Hoje é noite, hoje é um copo de vinho intragável na minha mão e eu com o dedo espetado a imitar-te o snobismo e o amargo na boca intrínseco, a precisar sair por qualquer buraco. Sou maníaca por perder tempo com quem tem a mania das alturas e das altezas. Isso aflige. Arrebenta a bolha. Auch.

Quero que te fodas. É isto. Sou humana. 
Ah- ah.




terça-feira, 3 de julho de 2012

Cartão de memória

Não adianta dizerem-me que o cartão de memória precisa de ser esvaziado porque o que está lá dentro é vazio e sem sentido. Eu sei que existimos. Mesmo que digam que uma qualquer habilidade para distorcer o mundo e adoptar o que não existe como a realidade mais doce, um dia nós existimos e não me venham negar o meu pedaço de sanidade matinal.

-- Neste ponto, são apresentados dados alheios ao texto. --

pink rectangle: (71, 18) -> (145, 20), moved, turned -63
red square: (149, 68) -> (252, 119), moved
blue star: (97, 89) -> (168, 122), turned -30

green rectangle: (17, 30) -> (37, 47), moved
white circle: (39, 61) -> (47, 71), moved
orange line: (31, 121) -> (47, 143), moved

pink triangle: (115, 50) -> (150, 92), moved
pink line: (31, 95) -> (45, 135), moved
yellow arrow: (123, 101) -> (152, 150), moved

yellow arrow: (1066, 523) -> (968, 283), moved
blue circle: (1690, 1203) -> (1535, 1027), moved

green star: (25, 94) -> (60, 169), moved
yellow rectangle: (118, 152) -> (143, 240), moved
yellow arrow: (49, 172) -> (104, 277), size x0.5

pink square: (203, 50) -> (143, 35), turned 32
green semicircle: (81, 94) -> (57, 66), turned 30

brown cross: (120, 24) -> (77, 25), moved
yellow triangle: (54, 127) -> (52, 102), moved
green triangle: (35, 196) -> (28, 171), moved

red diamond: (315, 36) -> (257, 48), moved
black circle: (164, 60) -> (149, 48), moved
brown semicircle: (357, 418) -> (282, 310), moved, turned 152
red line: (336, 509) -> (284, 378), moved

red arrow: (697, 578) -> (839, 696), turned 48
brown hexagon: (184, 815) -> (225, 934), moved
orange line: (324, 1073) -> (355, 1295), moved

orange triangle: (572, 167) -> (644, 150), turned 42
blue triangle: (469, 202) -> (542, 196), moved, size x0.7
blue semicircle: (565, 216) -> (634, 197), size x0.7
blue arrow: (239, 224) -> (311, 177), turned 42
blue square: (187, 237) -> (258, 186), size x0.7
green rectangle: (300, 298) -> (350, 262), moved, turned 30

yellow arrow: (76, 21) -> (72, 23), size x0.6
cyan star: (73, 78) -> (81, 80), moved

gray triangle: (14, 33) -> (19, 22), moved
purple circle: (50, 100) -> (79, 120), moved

Eu fui feliz, pelo menos, porque fomos nós, nós dissemos e acontecemos, nós existimos. Não me tirem isso, por favor.


Num palco sem lágrimas, habitualmente o que faço é puxar pelas deixas mais felizes. Recordar-te cabelo a cabelo, unha por unha, dente por dente. Será que nós sempre a arranjarmos maneira de não sermos completos. O meu mal não é esquecer, é lembrar muito e tudo e ter de conviver com o que vem depois. Talvez eu entenda o meu quarto- escuro de hoje, os números apagados, a falta que não faço a ninguém. A culpa é toda e só minha - como tudo e a minha vida.

Trapo


Não há nada a fazer. Sou velha. Os meus amores morreram imperfeitos, num jardim que fui obrigada a abandonar. As minhas mãos tremem como criminosos em pânico, a minha boca seca sem palavras ou alguém a fingir que ouça. Não é fácil, é mesmo triste. E todos os dias tenho de ignorar o lamento A velha só chora, só chora, parece que alguém a maltrata ou algo que lhe valha. Dão-me rebuçados para dormir, desejam-me Bons sonhos D.a ocupante de lençóis cagados e deixo de existir, no fechar de uma porta branca, no canto de um corredor com cheiro a neftalina. Eles mentem-me, muitas vezes. Dizem-me que tudo está morto, lá fora - como, se eu cá dentro. Se conseguisse falar como dantes, ser como a outra, rir até como me lembro ainda de me dizerem que fazia. Não sei o que aconteceu aos meus amores, a mim própria, quem sou eu, que tempo e espaço. Quanto mais tempo e espaço. Não é fácil.